GenAlgForSubsetSelection: Genetic algorithm for subset selection

Description Usage Arguments Value Note Author(s) Examples

View source: R/GenAlgForSubsetSelection.R

Description

It uses a genetic algorithm to select n_{Train} individuals so that optimality criterion is minimum.

Usage

1
2
3
4
5
6
7
GenAlgForSubsetSelection(P, Candidates, Test, ntoselect, npop = 100, nelite =
                 5, keepbest = TRUE, tabu = T, tabumemsize = 1, mutprob
                 = 0.8, mutintensity = 1, niterations = 500,
                 minitbefstop = 200, niterreg = 5, lambda = 1e-06,
                 plotiters = FALSE, plottype=1,errorstat = "PEVMEAN", C = NULL,
                 mc.cores = 1, InitPop = NULL, tolconv = 1e-07, Vg =
                 NULL, Ve = NULL)

Arguments

P

depending on the criterion this is either a numeric data matrix or a symmetric similarity matrix.

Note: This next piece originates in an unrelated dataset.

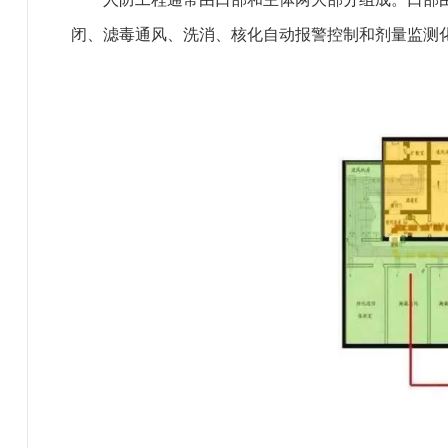
闭、滤毒通风、洗消、核化自动报警控制和剂量监测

When it is a data matrix, the union of the identifiers of the candidate (and test) individuals should be put as rownames (and column names in case of a similarity matrix). For methods using the relationships, this is the inverse of the relationship matrix with row and column names as the the identifiers of the candidate (and test) individuals.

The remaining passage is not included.